How to calculate the integral $\int_0^{+\infty} \frac{\ln{x}}{(x+1)(x^2+1)} dx$ using residues? I tried to solve $\int_0^{+\infty} \frac{\ln{x}}{(x+1)(x^2+1)} dx$ by calculating the integral $\int_0^{+\infty} \frac{\ln^2{x}}{(x+1)(x^2+1)} dx$.
At first I precalculated the integral $\int_C \frac{\ln^2{z}}{(z+1)(z^2+1)} dx$, where $C$ is the contour like on the image:

So,
$$\int_C \frac{\ln^2{z}}{(z+1)(z^2+1)} dz = \int_{B(0,\epsilon)} \frac{\ln^2{z}}{(z+1)(z^2+1)} dx +$$
$$+ \int_{R_{up}^+} \frac{\ln^2{z}}{(z+1)(z^2+1)} dz + \int_{B(0,R)} \frac{\ln^2{z}}{(z+1)(z^2+1)} dz + \int_{R_{down}^+} \frac{\ln^2{z}}{(z+1)(z^2+1)} dz =$$
$$= 0 + \int_0^{+\infty} \frac{\ln^2{x}}{(x+1)(x^2+1)} dx + 0 + \int_{+\infty}^0 \frac{(\ln{x} + 2i\pi)^2}{(x+1)(x^2+1)} dx =$$
$$= - 4i\pi \int_0^{+\infty} \frac{\ln{x}}{(x+1)(x^2+1)} dx + 4\pi^2 \int_0^{+\infty} \frac{1}{(x+1)(x^2+1)} dx$$
But according to the Cauchy Residue Theorem,
$$\int_C \frac{\ln^2{z}}{(z+1)(z^2+1)} dz = 2i\pi (res_{z=-1} f(z) + res_{z=-i} f(z) + res_{z=i} f(z)) =$$
$$= 2i\pi \Big( \frac{\ln^2(-1)}{(-1)^2+1} + \frac{\ln^2(-i)}{(-i+1)(-i-i)} + \frac{\ln^2{i}}{(i+1)(i+i)} \Big) =$$
$$= 2i\pi \cdot \Big( -\frac{3\pi^2}{8} \Big) = -\frac{3i\pi^3}{4}$$
Since $\int_0^{+\infty} \frac{1}{(x+1)(x^2+1)} dx = \frac{\pi}{4}$, I can find the answer on my question:
$$\int_0^{+\infty} \frac{\ln{x}}{(x+1)(x^2+1)} dx = \frac{4\pi^2 \cdot \frac{\pi}{4} + \frac{3i\pi^3}{4}}{4i\pi} = \frac{\pi^2}{4i} + \frac{3\pi^2}{16} = - \frac{i\pi^2}{4} + \frac{3\pi^2}{16}$$
But I know that the correct answer is $- \frac{\pi^2}{16}$. It seems very strange that I have imaginary part left. I've tried to find solutions for the same integrals, but they just use keyhole contour as I do and it's okay. Can you help me to find a mistake?

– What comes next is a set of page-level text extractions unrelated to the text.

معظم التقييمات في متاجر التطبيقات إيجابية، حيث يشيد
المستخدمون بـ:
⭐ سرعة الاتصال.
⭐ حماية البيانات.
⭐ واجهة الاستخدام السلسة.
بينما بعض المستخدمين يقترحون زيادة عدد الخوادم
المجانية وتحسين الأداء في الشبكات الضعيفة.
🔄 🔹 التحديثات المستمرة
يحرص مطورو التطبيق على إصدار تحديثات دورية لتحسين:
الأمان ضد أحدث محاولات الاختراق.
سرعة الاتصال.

 A: This is due to the problem of branch cuts. You should take
$$\ln(-i)=\frac{3\pi i}2\qquad \ln(i)=\frac{\pi i}2$$
Here is the reason why:
To apply residue theorem, the contour must not enclose any branch cuts. As you have chosen a contour that avoids the non-negative real axis, this forces you to take the branch cut of logarithm along $[0,\infty)$. 
This choice of branch cut corresponds to $\arg z\in [2n\pi,2(n+1)\pi)$, for any $n\in\mathbb Z$.
When you write $$\int_{R^+_{up}}\frac{\ln z}{p(z)}dz=\int^\infty_0\frac{\ln x}{p(x)}dx$$ you implicitly assumed that $\lim_{\epsilon\to 0^+}\ln (x+i\epsilon)$ is real for $x>0$, or equivalently in short, $\ln z$ is real on the upper positive real axis. 
Since $\lim_{\epsilon\to 0^+}\ln (x+i\epsilon) =\ln x+2n\pi i$, to make it real we must choose $n=0\implies\arg z\in [0,2\pi)$.
(In case you wonder: branch cut actually marks the discontinuities of a function. When a function is discontinuous along the positive real axis, intuitively it is equivalent to breaking the positive real axis into upper and lower parts, and the function takes different values on these two parts.)
In essence, the imaginary part of $\ln z\equiv \ln |z|+i\arg z$ must be in the range $[0,2\pi)$. This answers your question.

(This is an image of the Riemann surface of the principal logarithm, i.e. $\arg z\in[-\pi,\pi)$. This logarithm is discontinuous along the negative real axis. As you can see, the negative axis is broken into two parts: the white line at the edge of green sheet and the white line on the orange sheet. For continuous functions, such splitting/breaking never occurs.)